* [Collection entries]
┌────────

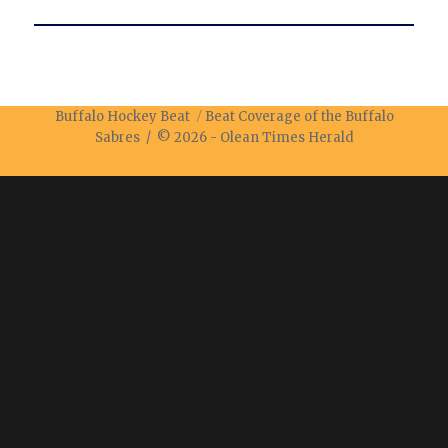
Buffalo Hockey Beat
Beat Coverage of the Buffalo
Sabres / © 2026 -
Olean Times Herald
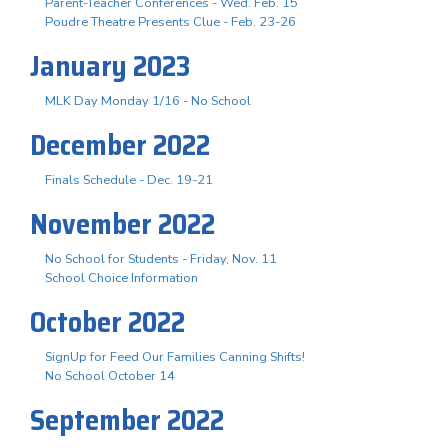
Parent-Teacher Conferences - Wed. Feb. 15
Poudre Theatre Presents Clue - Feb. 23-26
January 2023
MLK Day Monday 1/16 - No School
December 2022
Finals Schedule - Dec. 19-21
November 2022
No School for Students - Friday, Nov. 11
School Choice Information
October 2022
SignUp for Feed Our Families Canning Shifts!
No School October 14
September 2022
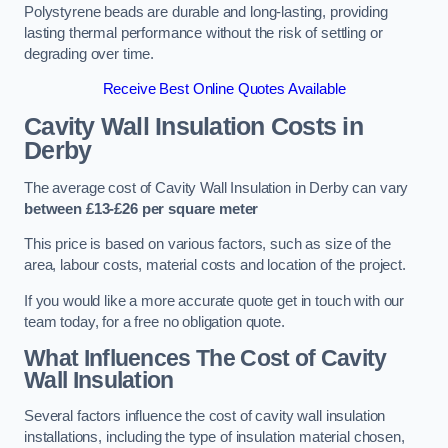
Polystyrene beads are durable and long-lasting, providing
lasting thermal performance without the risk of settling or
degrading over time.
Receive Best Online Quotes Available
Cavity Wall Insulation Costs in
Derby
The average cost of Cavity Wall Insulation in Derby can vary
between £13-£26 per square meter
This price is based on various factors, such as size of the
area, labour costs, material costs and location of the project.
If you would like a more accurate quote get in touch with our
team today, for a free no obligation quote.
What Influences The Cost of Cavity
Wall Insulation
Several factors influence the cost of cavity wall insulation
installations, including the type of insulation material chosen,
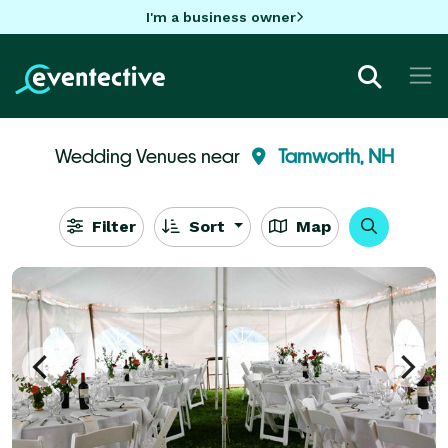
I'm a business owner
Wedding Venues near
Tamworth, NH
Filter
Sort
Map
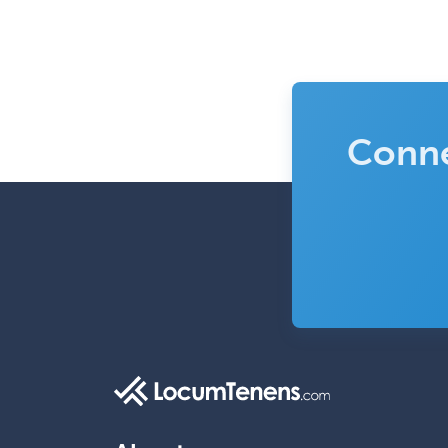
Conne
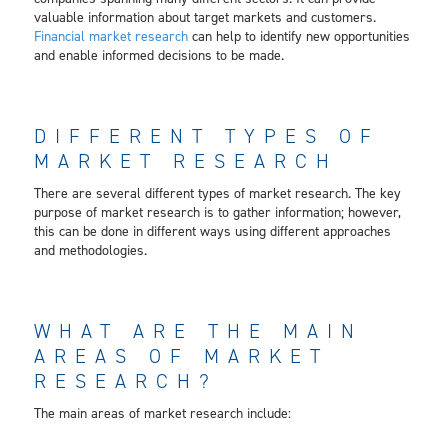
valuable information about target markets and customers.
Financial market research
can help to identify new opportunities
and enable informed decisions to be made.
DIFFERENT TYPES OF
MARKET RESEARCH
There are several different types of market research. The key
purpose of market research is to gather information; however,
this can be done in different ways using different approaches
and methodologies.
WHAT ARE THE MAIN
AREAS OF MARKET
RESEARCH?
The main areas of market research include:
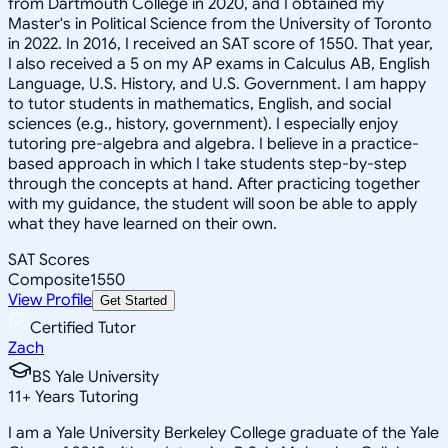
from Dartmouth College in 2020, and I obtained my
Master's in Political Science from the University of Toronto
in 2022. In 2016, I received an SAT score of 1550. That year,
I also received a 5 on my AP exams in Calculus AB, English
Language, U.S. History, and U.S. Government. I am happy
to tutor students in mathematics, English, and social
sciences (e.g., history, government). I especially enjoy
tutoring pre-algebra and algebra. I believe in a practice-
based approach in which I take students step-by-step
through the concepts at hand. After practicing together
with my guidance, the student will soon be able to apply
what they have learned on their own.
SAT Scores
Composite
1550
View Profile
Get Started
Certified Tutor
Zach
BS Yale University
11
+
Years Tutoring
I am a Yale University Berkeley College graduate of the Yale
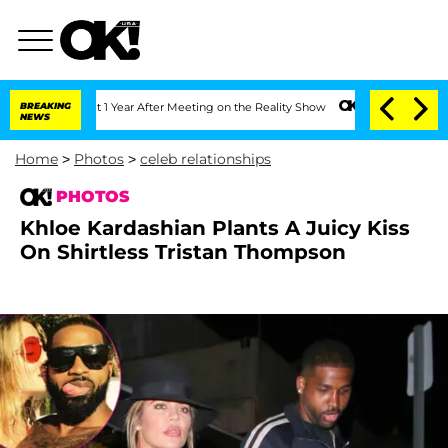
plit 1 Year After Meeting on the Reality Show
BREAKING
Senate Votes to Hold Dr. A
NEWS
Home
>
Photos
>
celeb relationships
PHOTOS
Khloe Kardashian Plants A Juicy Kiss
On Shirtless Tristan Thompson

└────────

* [Description of the task] Among these entries, how many lines include the string "Beat"? Reply with the number by itself.

* [Expected output] 2